BRIEF » Your answer must consist of the records below, reproduced exactly, with every picture removed.

RECORDS SHOWN »
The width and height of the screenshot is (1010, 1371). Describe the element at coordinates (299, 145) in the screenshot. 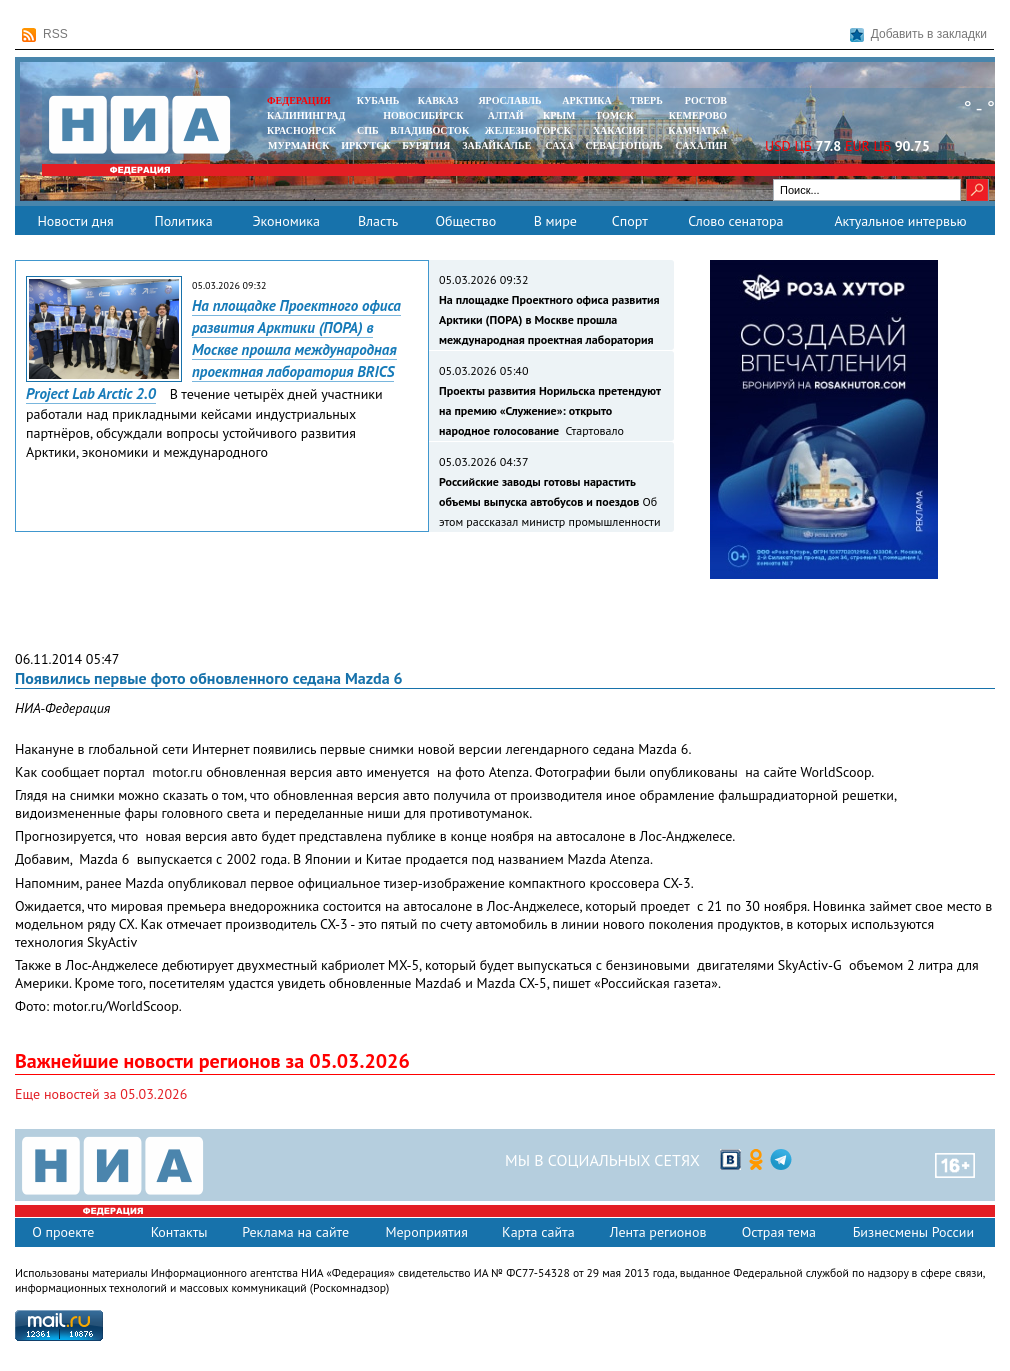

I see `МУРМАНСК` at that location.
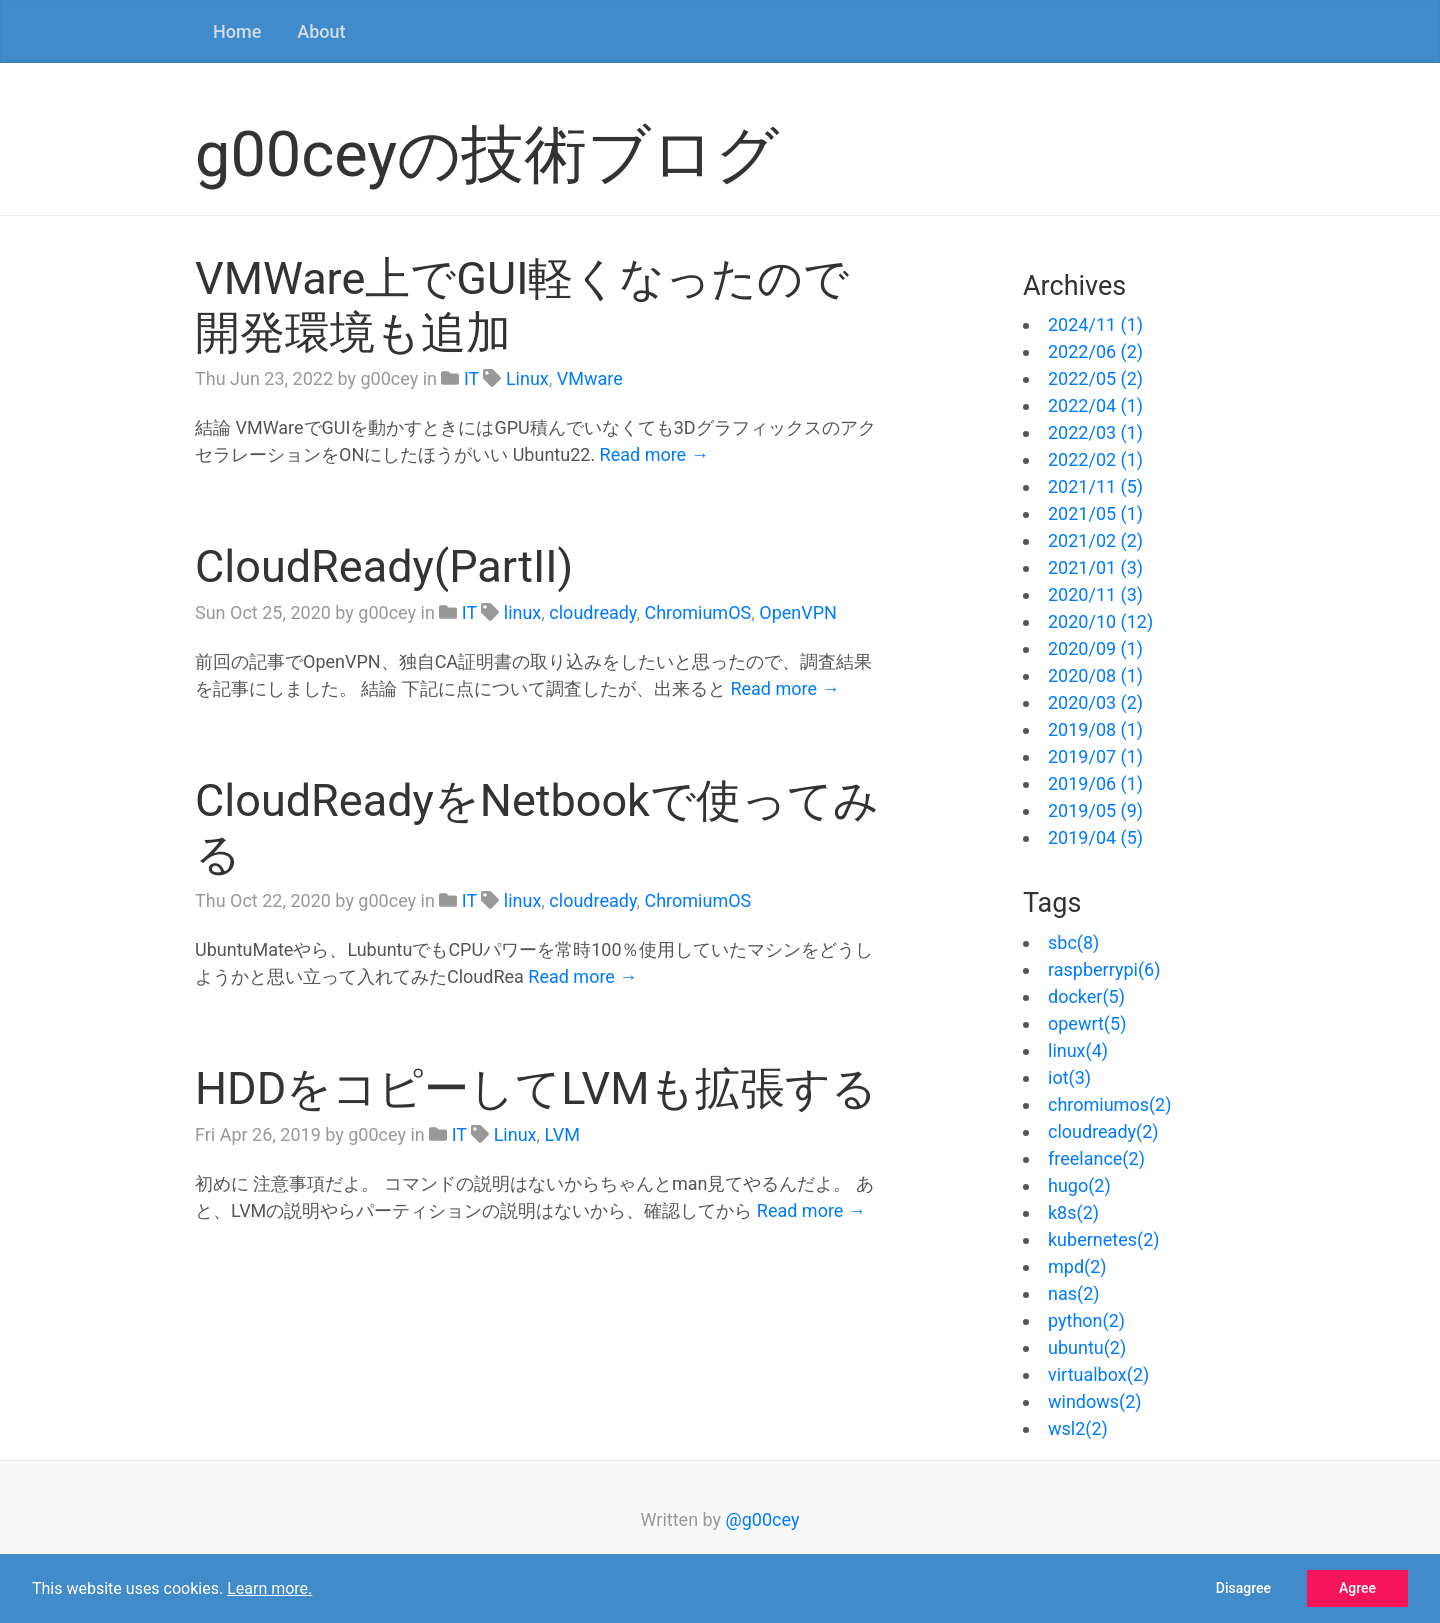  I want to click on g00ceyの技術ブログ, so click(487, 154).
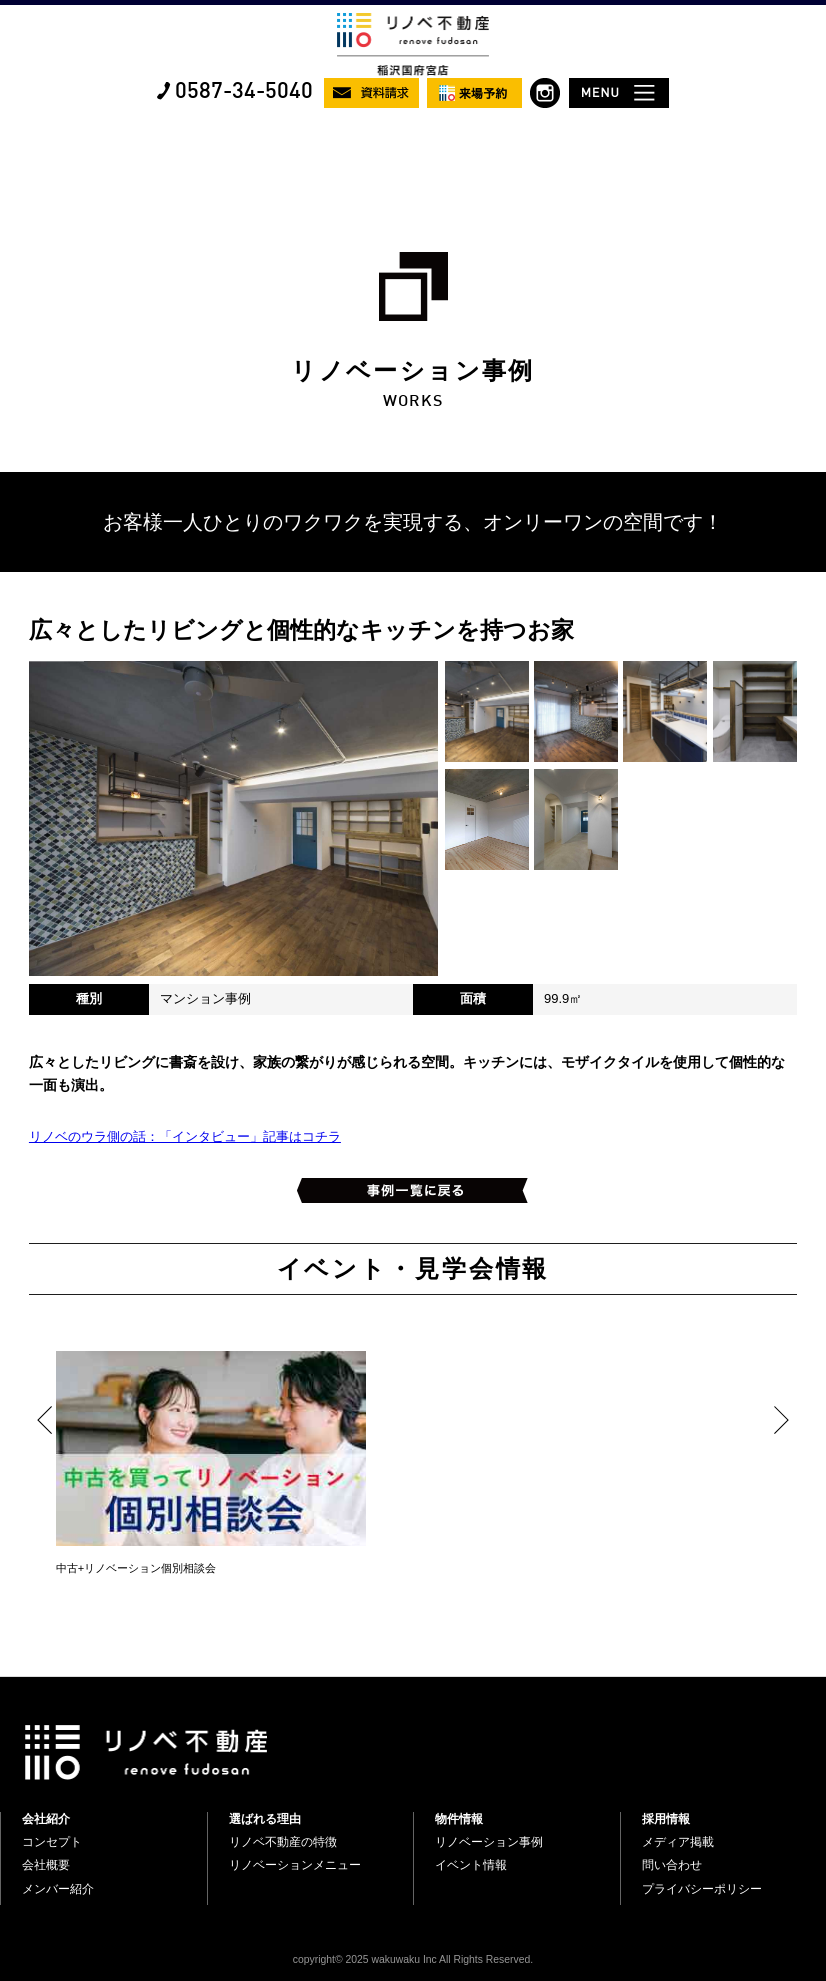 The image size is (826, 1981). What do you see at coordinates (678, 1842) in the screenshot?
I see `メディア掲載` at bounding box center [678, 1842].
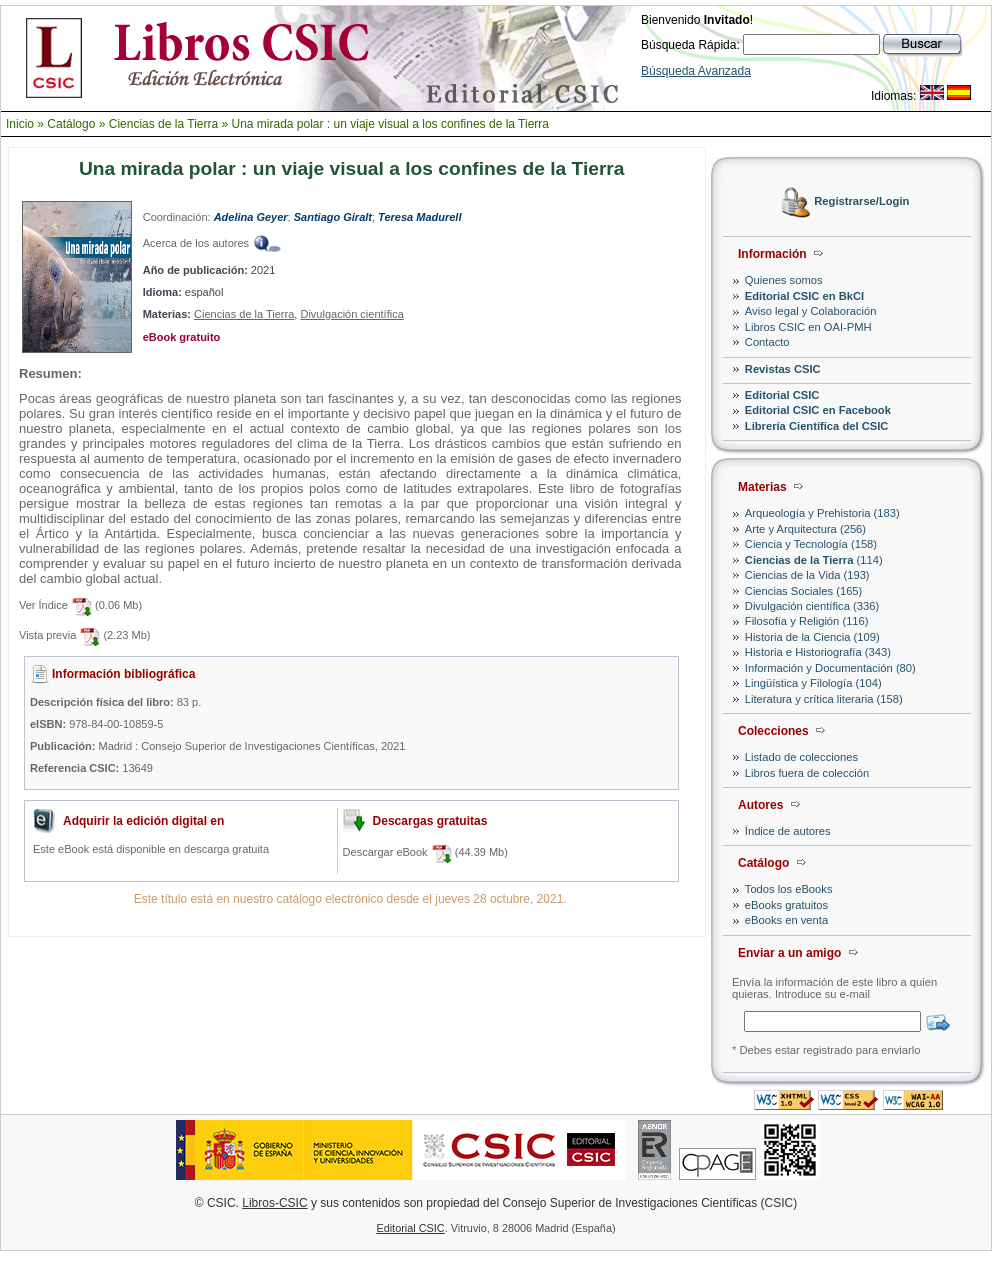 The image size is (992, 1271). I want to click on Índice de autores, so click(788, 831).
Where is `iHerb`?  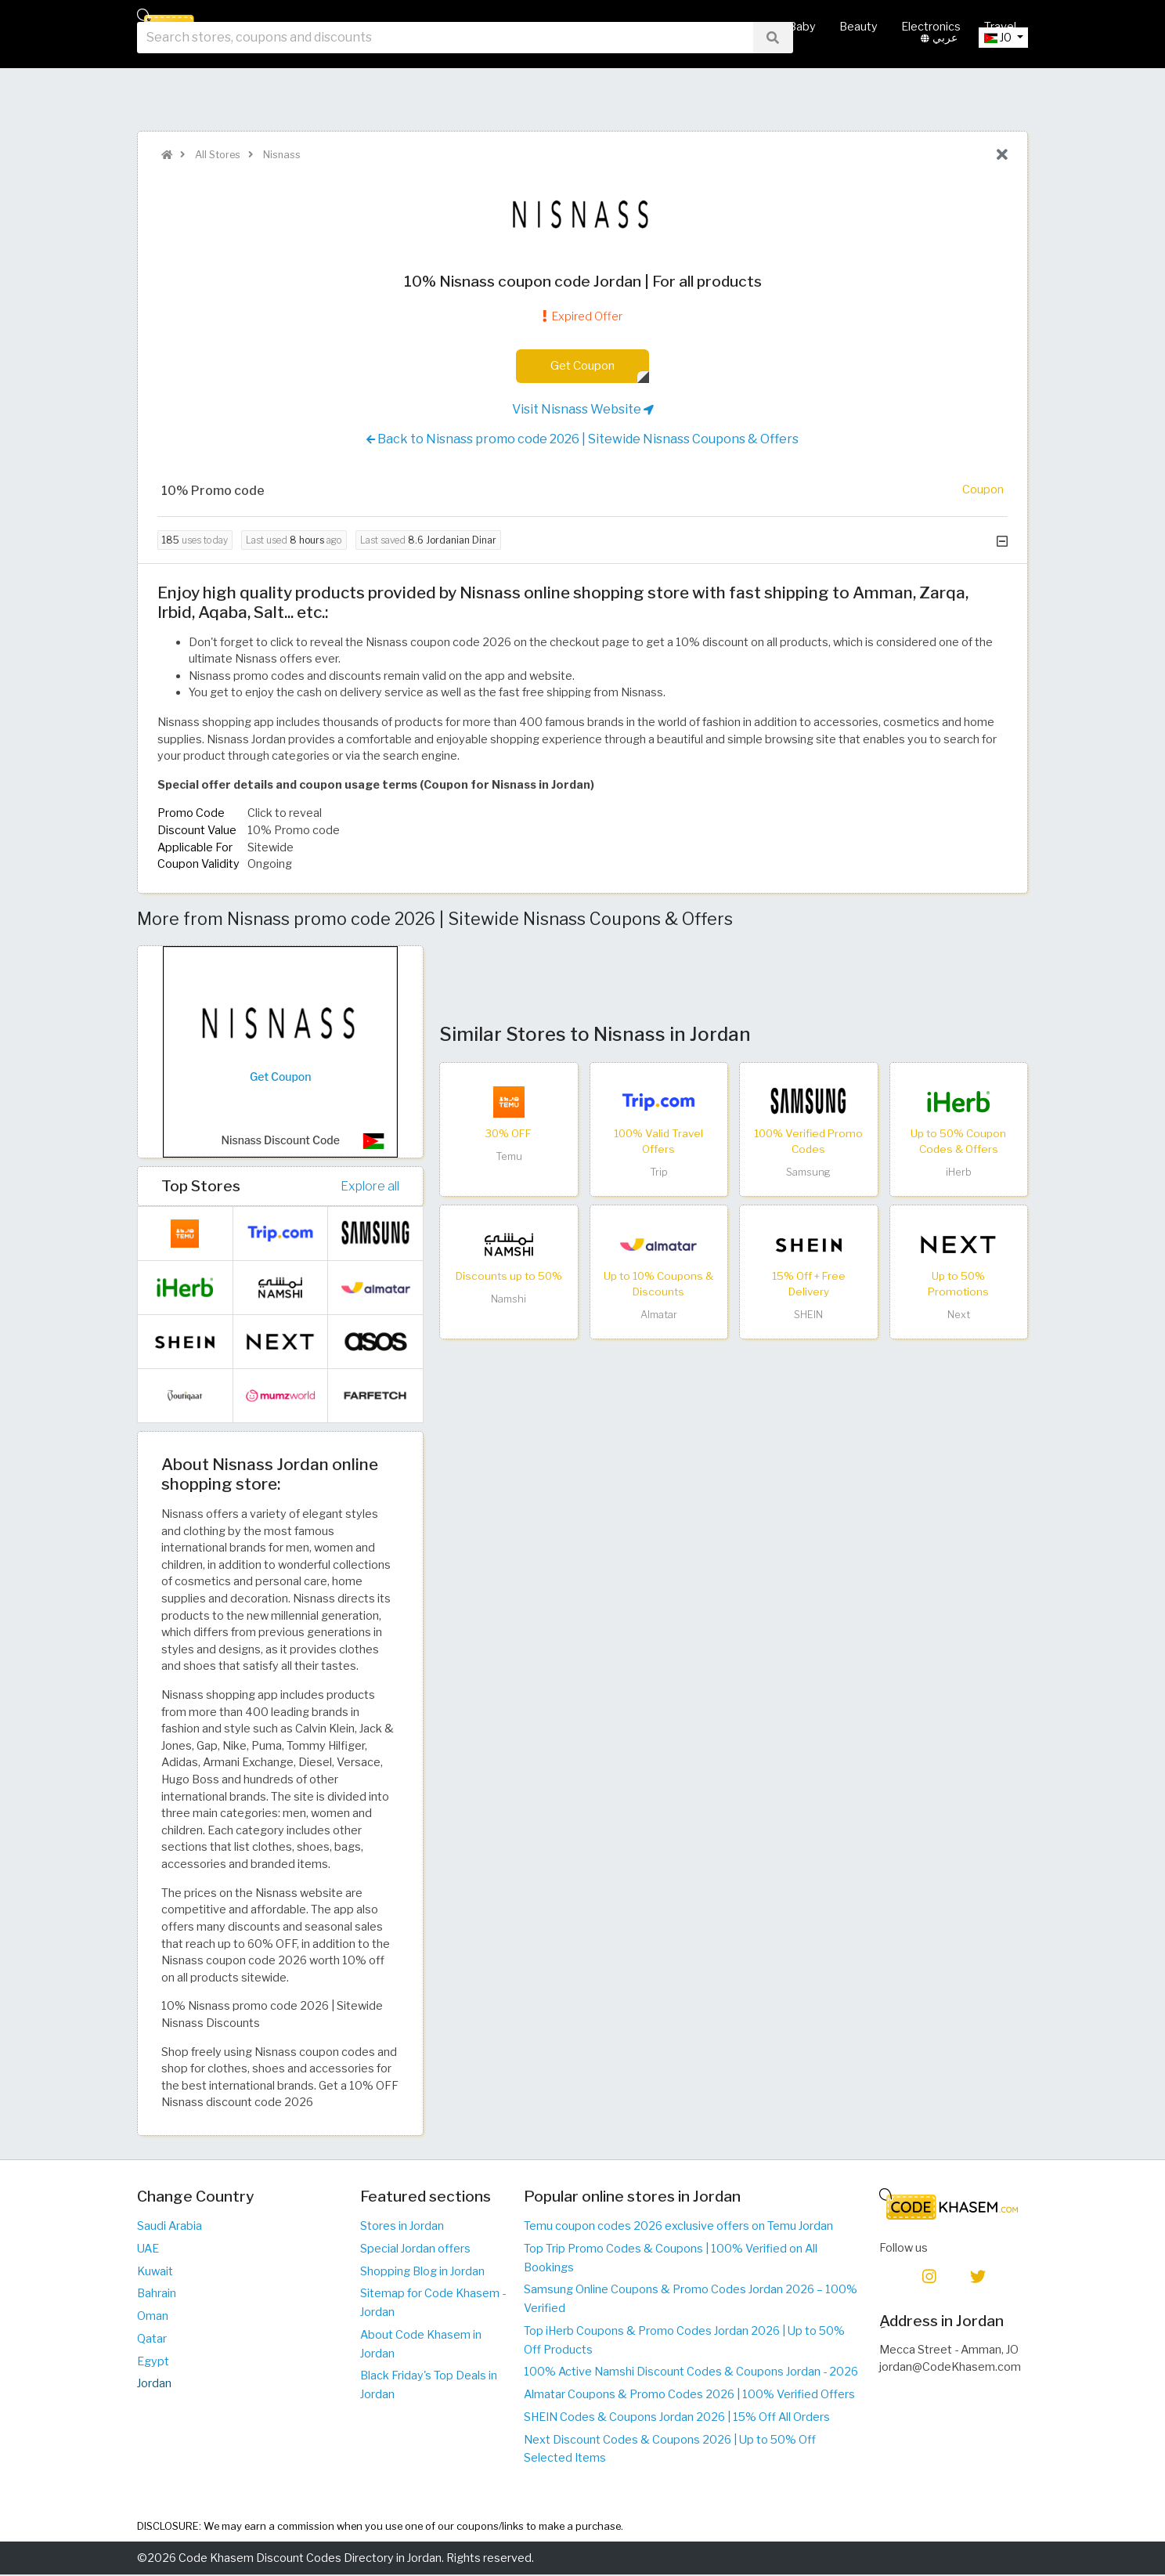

TASK SOLUTION »
The width and height of the screenshot is (1010, 1371). Describe the element at coordinates (299, 145) in the screenshot. 

I see `МУРМАНСК` at that location.
  I want to click on g00ceyの技術ブログ, so click(487, 154).
 The image size is (826, 1981). What do you see at coordinates (678, 1842) in the screenshot?
I see `メディア掲載` at bounding box center [678, 1842].
 The image size is (992, 1271). I want to click on Índice de autores, so click(788, 831).
Where is `iHerb`?  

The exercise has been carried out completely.